* [The task] Please tally the lines below that contain the word "обработка" and reply with the total alone.

* [The data]
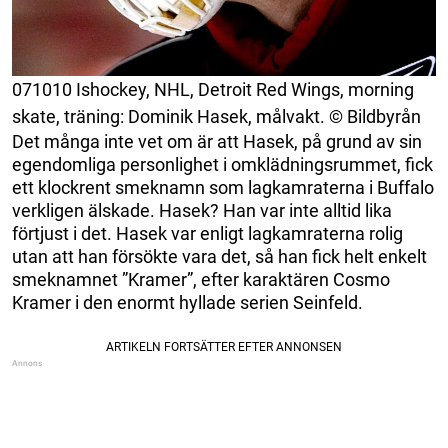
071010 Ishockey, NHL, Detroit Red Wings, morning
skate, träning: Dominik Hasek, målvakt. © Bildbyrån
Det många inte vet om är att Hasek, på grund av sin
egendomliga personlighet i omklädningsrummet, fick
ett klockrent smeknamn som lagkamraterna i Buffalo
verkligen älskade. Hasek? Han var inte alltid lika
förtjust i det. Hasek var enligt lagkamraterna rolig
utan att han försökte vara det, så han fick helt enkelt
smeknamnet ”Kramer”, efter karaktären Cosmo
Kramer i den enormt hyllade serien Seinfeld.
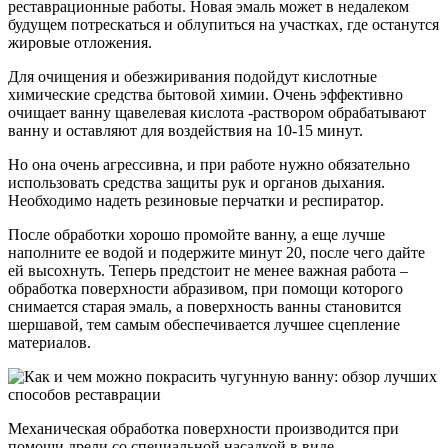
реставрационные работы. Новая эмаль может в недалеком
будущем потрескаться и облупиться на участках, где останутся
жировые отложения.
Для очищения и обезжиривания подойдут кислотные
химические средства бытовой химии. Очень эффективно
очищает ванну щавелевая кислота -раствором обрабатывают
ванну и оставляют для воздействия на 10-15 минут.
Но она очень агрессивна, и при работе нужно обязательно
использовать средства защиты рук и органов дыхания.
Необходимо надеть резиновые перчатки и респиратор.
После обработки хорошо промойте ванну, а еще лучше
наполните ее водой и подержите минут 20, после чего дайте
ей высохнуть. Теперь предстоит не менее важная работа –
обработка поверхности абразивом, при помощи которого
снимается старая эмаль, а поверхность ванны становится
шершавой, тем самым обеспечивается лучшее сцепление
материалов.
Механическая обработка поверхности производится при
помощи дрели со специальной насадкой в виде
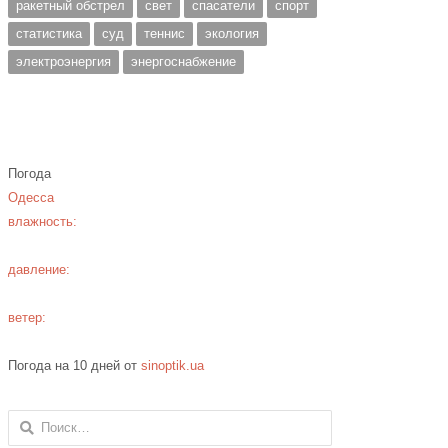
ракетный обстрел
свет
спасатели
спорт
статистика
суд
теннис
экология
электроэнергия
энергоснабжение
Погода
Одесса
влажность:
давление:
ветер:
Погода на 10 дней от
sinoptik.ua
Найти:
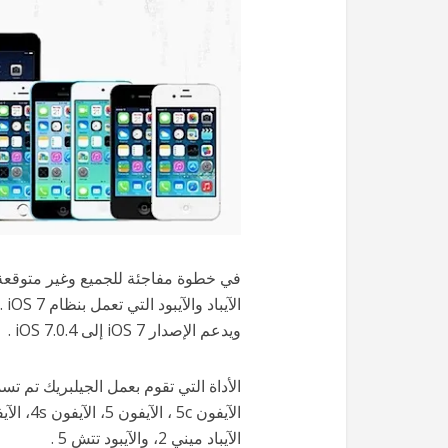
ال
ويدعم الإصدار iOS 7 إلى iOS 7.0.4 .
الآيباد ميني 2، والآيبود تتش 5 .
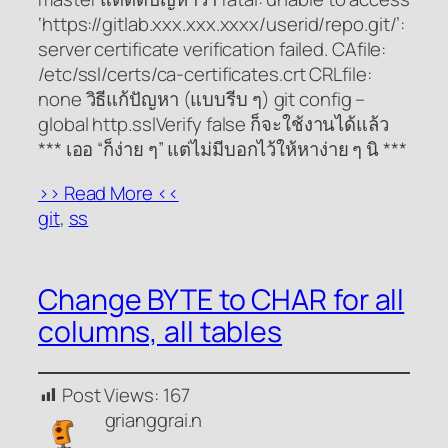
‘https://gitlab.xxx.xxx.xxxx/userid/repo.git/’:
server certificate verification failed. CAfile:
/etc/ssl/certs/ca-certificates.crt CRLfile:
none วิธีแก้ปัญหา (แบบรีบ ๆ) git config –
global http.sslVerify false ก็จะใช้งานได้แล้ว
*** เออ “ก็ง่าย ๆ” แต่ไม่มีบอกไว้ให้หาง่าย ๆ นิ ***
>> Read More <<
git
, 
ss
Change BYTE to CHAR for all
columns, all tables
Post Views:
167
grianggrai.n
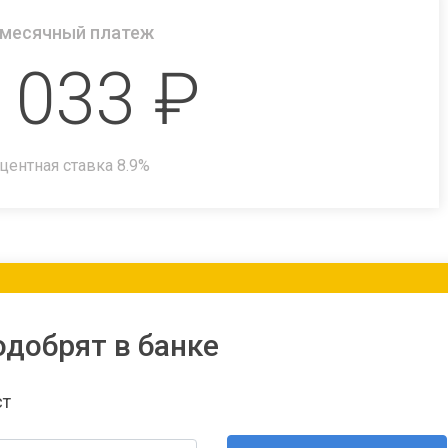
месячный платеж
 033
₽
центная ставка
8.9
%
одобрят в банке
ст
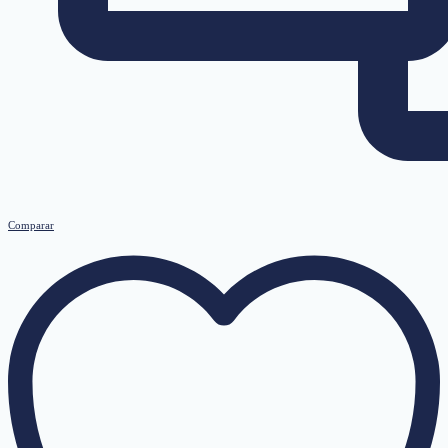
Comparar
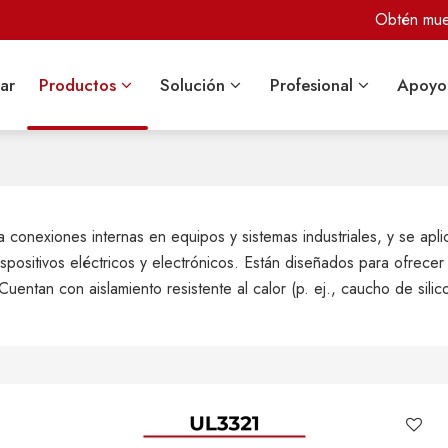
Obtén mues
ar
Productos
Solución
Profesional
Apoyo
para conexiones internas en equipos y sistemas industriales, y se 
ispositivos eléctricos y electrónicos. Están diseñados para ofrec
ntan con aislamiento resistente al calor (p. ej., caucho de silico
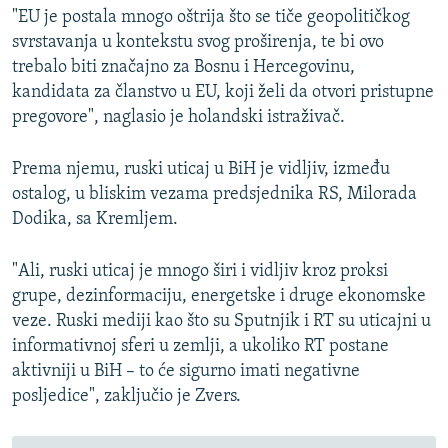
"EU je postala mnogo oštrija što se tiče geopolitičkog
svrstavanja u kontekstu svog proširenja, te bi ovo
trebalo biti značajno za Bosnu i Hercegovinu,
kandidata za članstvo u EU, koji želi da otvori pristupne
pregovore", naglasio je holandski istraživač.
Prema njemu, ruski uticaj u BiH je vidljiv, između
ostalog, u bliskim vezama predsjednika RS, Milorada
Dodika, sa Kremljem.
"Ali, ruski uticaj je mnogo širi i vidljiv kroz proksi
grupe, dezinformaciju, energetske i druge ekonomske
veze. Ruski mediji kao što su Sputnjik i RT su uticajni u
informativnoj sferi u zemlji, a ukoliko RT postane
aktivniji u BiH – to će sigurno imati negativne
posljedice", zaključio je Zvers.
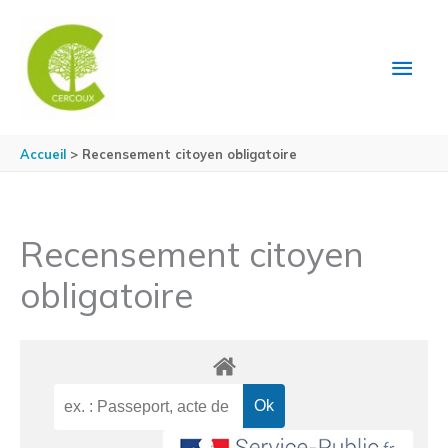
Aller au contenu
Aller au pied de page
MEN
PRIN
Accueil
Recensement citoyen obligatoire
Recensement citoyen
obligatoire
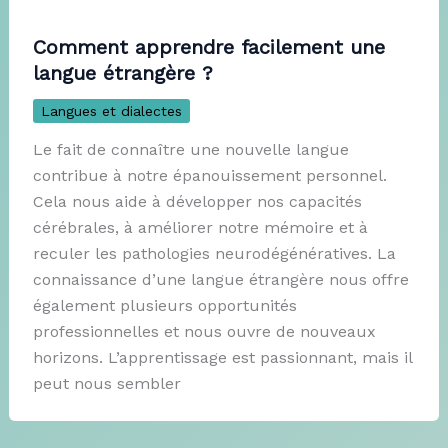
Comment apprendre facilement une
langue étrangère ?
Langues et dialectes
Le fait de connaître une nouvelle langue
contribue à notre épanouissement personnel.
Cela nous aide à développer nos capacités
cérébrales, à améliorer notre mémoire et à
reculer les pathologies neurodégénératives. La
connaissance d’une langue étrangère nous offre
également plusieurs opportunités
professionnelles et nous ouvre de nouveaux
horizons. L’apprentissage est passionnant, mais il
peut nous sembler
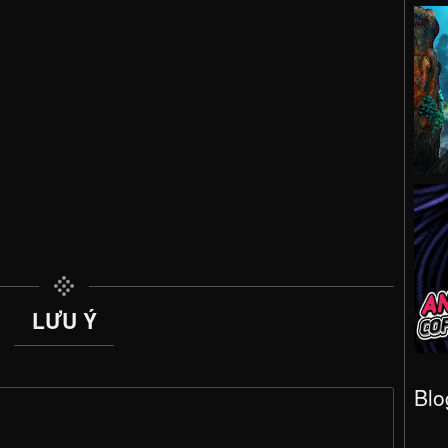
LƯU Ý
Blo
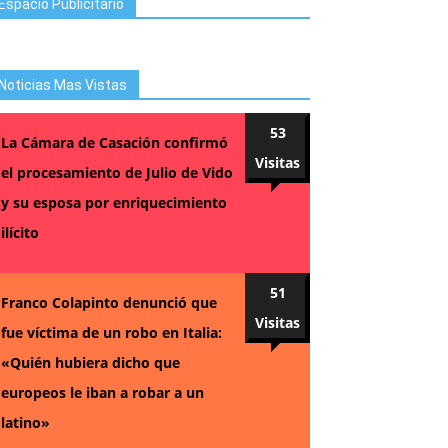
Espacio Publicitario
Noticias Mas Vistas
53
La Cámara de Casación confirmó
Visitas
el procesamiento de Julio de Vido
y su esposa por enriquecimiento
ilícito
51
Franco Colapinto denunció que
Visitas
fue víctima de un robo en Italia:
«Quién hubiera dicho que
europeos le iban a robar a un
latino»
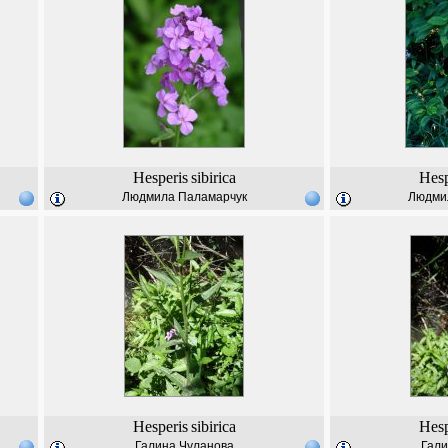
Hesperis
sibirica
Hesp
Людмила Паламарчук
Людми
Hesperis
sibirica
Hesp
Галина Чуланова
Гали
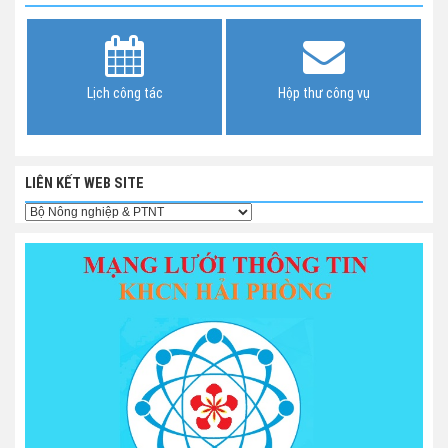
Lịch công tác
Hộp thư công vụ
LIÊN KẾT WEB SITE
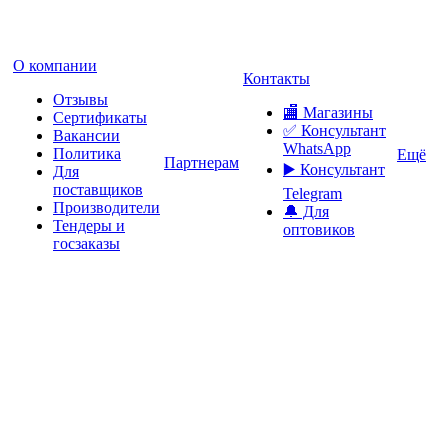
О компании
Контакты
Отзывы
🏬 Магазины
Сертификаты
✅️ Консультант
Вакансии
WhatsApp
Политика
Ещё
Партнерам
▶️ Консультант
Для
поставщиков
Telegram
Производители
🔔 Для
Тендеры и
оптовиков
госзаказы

* [Exercise result] 2